Средства синонимического варьирования и лексические функции. Только в модели СТ даны исчисление лексических функций и правила внутриуровневых древесных преобразований с их использованием. Это неотъемлемое и очень важное для модели средство синонимического варьирования предложений. Быть может, оно является наиболее важной особенностью модели, играющей ключевую роль в ее механизме синтеза (генерации текста), по глубине проработки не имеющем аналога в генеративной традиции. Именно с помощью синонимического варьирования производится поиск реализуемых на поверхности синтаксических вариантов данного семантического представления при переводе с одного языка на другой.
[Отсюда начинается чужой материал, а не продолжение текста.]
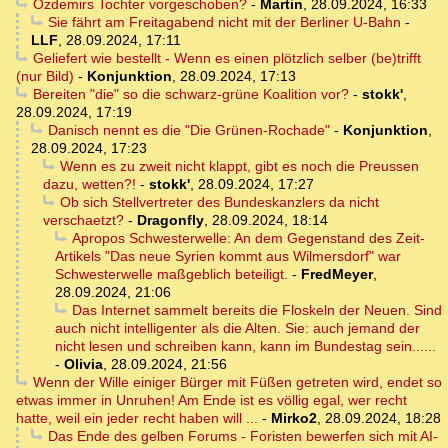
Özdemirs Tochter vorgeschoben?
-
Martin
,
28.09.2024, 16:33
Sie fährt am Freitagabend nicht mit der Berliner U-Bahn
-
LLF
,
28.09.2024, 17:11
Geliefert wie bestellt - Wenn es einen plötzlich selber (be)trifft
(nur Bild)
-
Konjunktion
,
28.09.2024, 17:13
Bereiten "die" so die schwarz-grüne Koalition vor?
-
stokk'
,
28.09.2024, 17:19
Danisch nennt es die "Die Grünen-Rochade"
-
Konjunktion
,
28.09.2024, 17:23
Wenn es zu zweit nicht klappt, gibt es noch die Preussen
dazu, wetten?!
-
stokk'
,
28.09.2024, 17:27
Ob sich Stellvertreter des Bundeskanzlers da nicht
verschaetzt?
-
Dragonfly
,
28.09.2024, 18:14
Apropos Schwesterwelle: An dem Gegenstand des Zeit-
Artikels "Das neue Syrien kommt aus Wilmersdorf" war
Schwesterwelle maßgeblich beteiligt.
-
FredMeyer
,
28.09.2024, 21:06
Das Internet sammelt bereits die Floskeln der Neuen. Sind
auch nicht intelligenter als die Alten. Sie: auch jemand der
nicht lesen und schreiben kann, kann im Bundestag sein......
-
Olivia
,
28.09.2024, 21:56
Wenn der Wille einiger Bürger mit Füßen getreten wird, endet so
etwas immer in Unruhen! Am Ende ist es völlig egal, wer recht
hatte, weil ein jeder recht haben will ...
-
Mirko2
,
28.09.2024, 18:28
Das Ende des gelben Forums - Foristen bewerfen sich mit AI-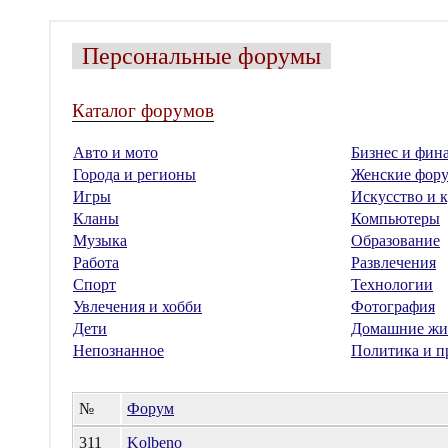
Персональные форумы
Каталог форумов
Авто и мото
Бизнес и фин
Города и регионы
Женские фор
Игры
Искусство и к
Кланы
Компьютеры
Музыка
Образование
Работа
Развлечения
Спорт
Технологии
Увлечения и хобби
Фотография
Дети
Домашние жи
Непознанное
Политика и п
№
Форум
311
Kolbeno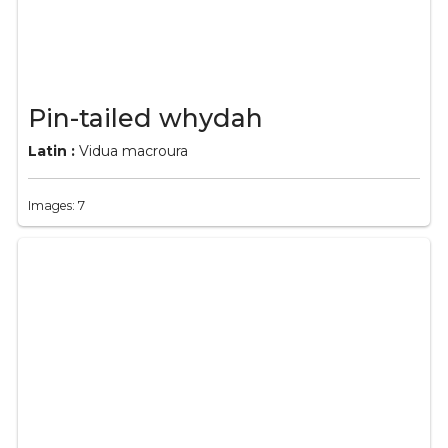
Pin-tailed whydah
Latin :
Vidua macroura
Images: 7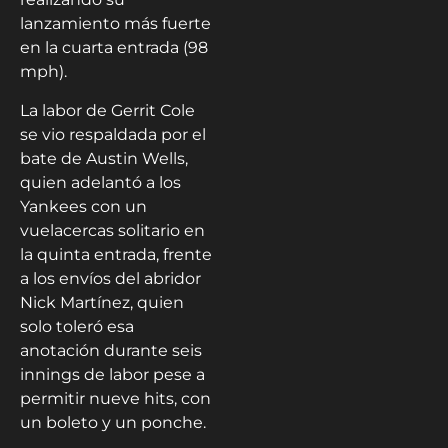
lanzamiento más fuerte
en la cuarta entrada (98
mph).
La labor de Gerrit Cole
se vio respaldada por el
bate de Austin Wells,
quien adelantó a los
Yankees con un
vuelacercas solitario en
la quinta entrada, frente
a los envíos del abridor
Nick Martínez, quien
solo toleró esa
anotación durante seis
innings de labor pese a
permitir nueve hits, con
un boleto y un ponche.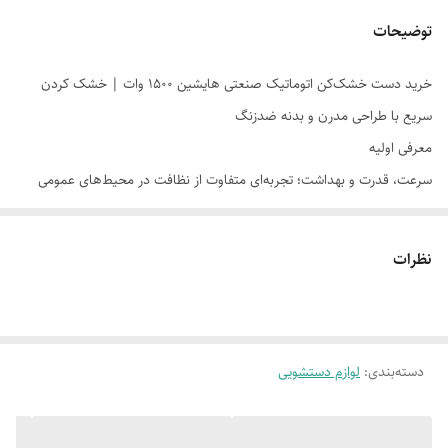
توضیحات
خرید دست خشک‌کن اتوماتیک صنعتی هایشین 1500 وات | خشک کردن
سریع با طراحی مدرن و بدنه ضدزنگ
معرفی اولیه
سرعت، قدرت و بهداشت؛ تجربه‌ای متفاوت از نظافت در محیط‌های عمومی
آیا برای فضای کسب‌وکارتان به دنبال راهکاری هستید که هم بهداشت را ارتقا
دهد و هم هزینه‌های بی‌پایان خرید دستمال کاغذی را حذف کند؟ دست
نظرات
خشک‌کن اتوماتیک صنعتی هایشین با توان 1500 وات، یک تحول اساسی در
سرویس‌های بهداشتی پرتردد است. این محصول که با موتور قدرتمند خود
جریان هوای با سرعت بالا تولید می‌کند، دستان شما را در کمتر از 10 ثانیه
دسته‌بندی
:
کاملاً خشک می‌کند.
لوازم دستشویی
اگر مدیریت یک رستوران، هتل، بیمارستان، اداره یا مرکز خرید را بر عهده دارید،
می‌دانید که نظافت سرویس بهداشتی ویترین نظم مجموعه شماست. دست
Лексические функции позволяют также стандартизовать семантическое представление, уменьшив разнообразие узлов в нем. С прикладной стороны синонимическое варьирование разработано на таком же уровне строгости, что и западные формализмы, и практически — в программной реализации — проверено на разных языках. В рамках западной парадигмы подобная задача, похоже, и не ставилась.
Разметка синтаксических отношений между словами. Известно, что если внутри каждого правила контекстно-свободной грамматики формально выделить главную составляющую (head), как это делается в HPSD, то дерево составляющих легко переводится в дерево зависимостей, эквивалентное по содержащейся информации о связях между словами и группами слов. Но в модели СТ имеется дополнительное свойство деревьев зависимостей — размеченность всех их дуг. При этом обнаружено, что в конкретных языках могут существовать изоморфные деревья с разными метками на дугах, и это различие связано с различием смысла.
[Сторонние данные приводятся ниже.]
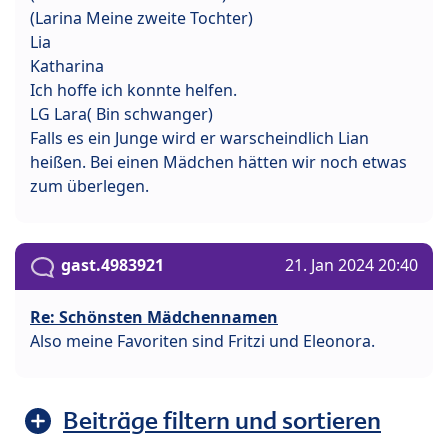
(Larina Meine zweite Tochter)
Lia
Katharina
Ich hoffe ich konnte helfen.
LG Lara( Bin schwanger)
Falls es ein Junge wird er warscheindlich Lian
heißen. Bei einen Mädchen hätten wir noch etwas
zum überlegen.
gast.4983921
21. Jan 2024 20:40
Re: Schönsten Mädchennamen
Also meine Favoriten sind Fritzi und Eleonora.
Beiträge filtern und sortieren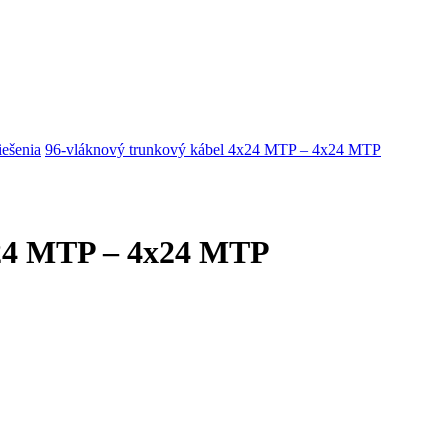
riešenia
96-vláknový trunkový kábel 4x24 MTP – 4x24 MTP
x24 MTP – 4x24 MTP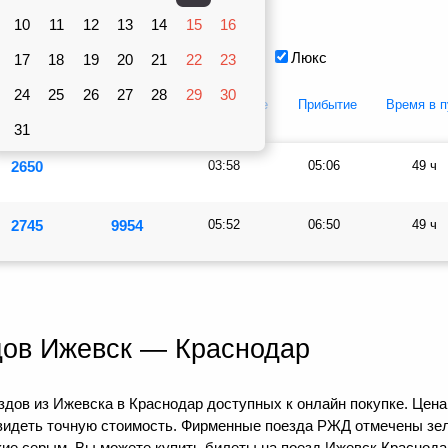
Вагоны
10
рублей
11
12
13
14
15
16
Плацкарт
Купе
Люкс
17
18
19
20
21
22
23
24
25
26
27
28
29
30
Купе
Люкс
Отправление
Прибытие
Время в п
31
2650
03:58
05:06
49 ч
2745
9954
05:52
06:50
49 ч
дов Ижевск — Краснодар
дов из Ижевска в Краснодар доступных к онлайн покупке. Цена
видеть точную стоимость. Фирменные поезда РЖД отмечены зел
кие серым. Вы можете купить билеты на поезд Ижевск Краснода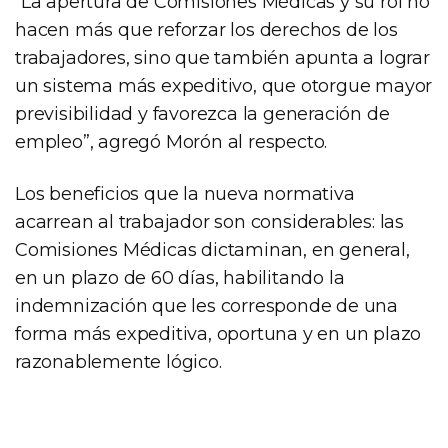
“La apertura de Comisiones Médicas y su rol no
hacen más que reforzar los derechos de los
trabajadores, sino que también apunta a lograr
un sistema más expeditivo, que otorgue mayor
previsibilidad y favorezca la generación de
empleo”, agregó Morón al respecto.
Los beneficios que la nueva normativa
acarrean al trabajador son considerables: las
Comisiones Médicas dictaminan, en general,
en un plazo de 60 días, habilitando la
indemnización que les corresponde de una
forma más expeditiva, oportuna y en un plazo
razonablemente lógico.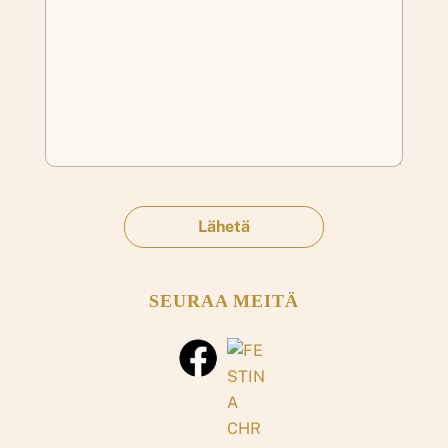
SEURAA MEITÄ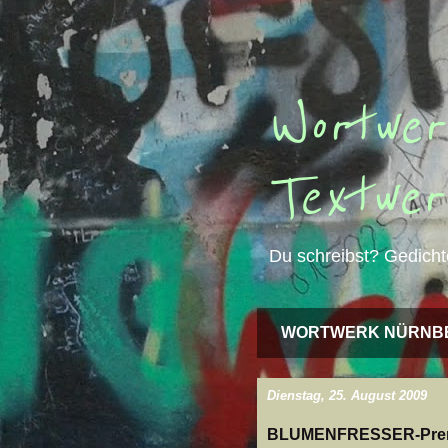
Wortwer
Textwer
Du schreibst? Gedicht
WORTWERK NÜRNB
Dienstag, 25. August 2009
BLUMENFRESSER-Premi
Модели управления. В отличие от субкатегориальных фреймов генеративной лингвистики, внешне несущих ту же информацию, модели управления связывают семантические и синтаксические валентности лексем, притом не только у глаголов, но и у прочих частей речи. В итоге МУ позволяют явным образом указать, какими вариантами оформляется каждая данная семантическая валентность на поверхностном уровне: существительным беспредложно, существительным с конкретным предлогом или с несколькими разными предлогами по выбору, инфинитивом и т. п. Субкатегоризация же обычно сводится с простому перечислению всех возможных сочетаний синтаксических валентностей при данном фиксированном порядке их расположения во фразе. В языках со сравнительно свободным порядком слов количество таких фреймов для отдельных глаголов может достигать нескольких десятков, и они затуманивают единую картину семантических валентностей. Да и разнообразие групп глаголов, имеющих одинаковое сочетание фреймов, бывает сопоставимо с числом глаголов в языке.
Сохранение традиций и терминологии классической лингвистики. Модель СТ относится к наследию классической лингвистики значительно бережнее, чем западная вычислительная лингвистика. Своим многолетним развитием модель СТ показала, что в значительном большинстве случаев даже повышенная точность описания и необходимость в строгом формализме позволяет сохранить уже известную терминологию, быть может, дав терминам более четкое определение. Сохранены понятия лексемы, граммемы, морфемы, морфа, подлежащего, сказуемого, дополнений, обстоятельств и пр. В рамках же генеративной лингвистики теория строится каждый раз как бы с нуля, без попыток объяснить релевантные явления в терминах, известных в лингвистике ранее. Дополнительную строгость это дает не всегда, а чаще ведет к терминологической путанице и отрыву прикладных исследований от наследия и современного состояния теоретической лингвистики, поскольку специалисты близких областей просто не понимают друг друга.
Выдача всех синонимических вариантов сразу. В ранних работах И. Мельчук заявлял, что его модель предназначена для порождения параллельно сразу всех синонимических вариантов одного смысла (и выявления всех возможных разборов данного предложения, если оно омонимично). Как теоретическая формулировка соотношения смысла с текстами это было хорошо, но было понято некоторыми исследователями как необходимость в таких программах и обещание строить именно их. Хотя в принципе модель СТ такую возможность дает, практически при генерации текстов обычно нужно выдавать только один правильный вариант.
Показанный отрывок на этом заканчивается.